As long as you have a method for assigning any board state a well-defined score if the game must end in that board state, it’s pretty easy to handle the lack of a superko rule, as well as draws. So for Tromp Taylor but only a simple ko rule and a fixed (possibly integer) komi, and assuming each player prefers a win over a draw or infinite cycle, and prefers a draw or infinite cycle over a loss, then we have the possibilities:
- Black can force a win under optimal play
- White can force a win under optimal play
- Neither player can force a win if the other responds optimally, in which case the result will be either a draw or an infinite cycle, black’s choice of which one.
- Neither player can force a win if the other responds optimally, in which case the result will be either a draw or an infinite cycle, white’s choice of which one.
- Neither player can force a win if the other responds optimally, in which case the result will be either a draw or an infinite cycle, either player can opt for a draw, but if both players prefer the infinite cycle, then there can be an infinite cycle.
- Neither player can force a win if the other responds optimally, in which case the result will be a draw. (infinite cycles only occur in branches where one of the players plays a losing move, in which case the other player just forces a win rather than going for an infinite cycle).
- Neither player can force a win if the other responds optimally, in which case the result will be an infinite cycle. (draws only occur in branches where one of the players plays a losing move, in which case the other player just forces a win rather than going for a draw).
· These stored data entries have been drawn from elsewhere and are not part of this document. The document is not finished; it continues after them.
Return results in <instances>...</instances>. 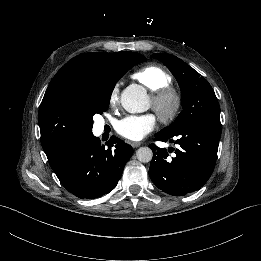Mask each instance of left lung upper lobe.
<instances>
[{
  "mask_svg": "<svg viewBox=\"0 0 261 261\" xmlns=\"http://www.w3.org/2000/svg\"><path fill=\"white\" fill-rule=\"evenodd\" d=\"M151 57L168 67L182 92L183 111L160 133L175 136L186 128L201 123L220 127L219 103L208 81L176 56L156 53Z\"/></svg>",
  "mask_w": 261,
  "mask_h": 261,
  "instance_id": "1",
  "label": "left lung upper lobe"
}]
</instances>
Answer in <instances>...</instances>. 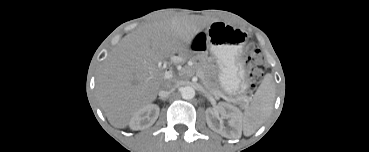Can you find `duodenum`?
Instances as JSON below:
<instances>
[{"mask_svg":"<svg viewBox=\"0 0 369 152\" xmlns=\"http://www.w3.org/2000/svg\"><path fill=\"white\" fill-rule=\"evenodd\" d=\"M171 75H172L171 70H168V71L166 72V77H167V78H169V77H171Z\"/></svg>","mask_w":369,"mask_h":152,"instance_id":"1","label":"duodenum"}]
</instances>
I believe these are all the possibilities. Of course, the draw outcomes require an integer komi. For non-integer komi, then the only possibilities are:
- Black can force a win under optimal play
- White can force a win under optimal play
- Neither player can force a win if the other responds optimally, in which case the result will be an infinite cycle.
I might have missed a case, but I think I got them all, in which case the proof proceeds basically the same way.